======== Data supplied

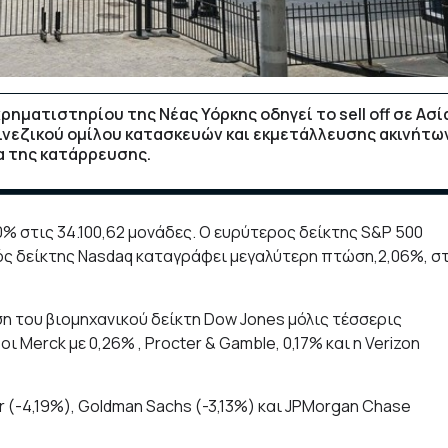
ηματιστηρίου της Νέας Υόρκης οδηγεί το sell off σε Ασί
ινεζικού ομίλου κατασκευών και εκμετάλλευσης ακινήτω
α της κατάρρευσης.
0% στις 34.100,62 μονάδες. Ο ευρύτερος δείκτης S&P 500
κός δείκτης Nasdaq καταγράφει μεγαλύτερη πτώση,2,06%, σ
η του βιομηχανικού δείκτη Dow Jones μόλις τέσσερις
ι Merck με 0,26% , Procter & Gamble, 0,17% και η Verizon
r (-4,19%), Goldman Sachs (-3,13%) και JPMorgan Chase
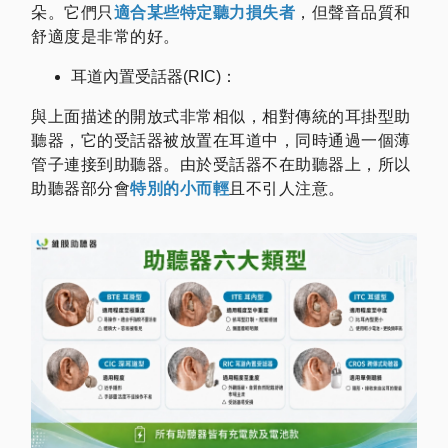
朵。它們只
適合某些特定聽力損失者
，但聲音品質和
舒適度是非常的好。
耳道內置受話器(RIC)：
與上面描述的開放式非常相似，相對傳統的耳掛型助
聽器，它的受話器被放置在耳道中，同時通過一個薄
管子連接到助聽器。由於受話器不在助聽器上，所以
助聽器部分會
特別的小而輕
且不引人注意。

================

Activity:
Say again, word for word, every line from the one with "ινεζικού ομίλου κατασκευών" through the last line of the data above, minus the pictures.

Final answer:
ινεζικού ομίλου κατασκευών και εκμετάλλευσης ακινήτω
α της κατάρρευσης.
0% στις 34.100,62 μονάδες. Ο ευρύτερος δείκτης S&P 500
κός δείκτης Nasdaq καταγράφει μεγαλύτερη πτώση,2,06%, σ
η του βιομηχανικού δείκτη Dow Jones μόλις τέσσερις
ι Merck με 0,26% , Procter & Gamble, 0,17% και η Verizon
r (-4,19%), Goldman Sachs (-3,13%) και JPMorgan Chase
朵。它們只
適合某些特定聽力損失者
，但聲音品質和
舒適度是非常的好。
耳道內置受話器(RIC)：
與上面描述的開放式非常相似，相對傳統的耳掛型助
聽器，它的受話器被放置在耳道中，同時通過一個薄
管子連接到助聽器。由於受話器不在助聽器上，所以
助聽器部分會
特別的小而輕
且不引人注意。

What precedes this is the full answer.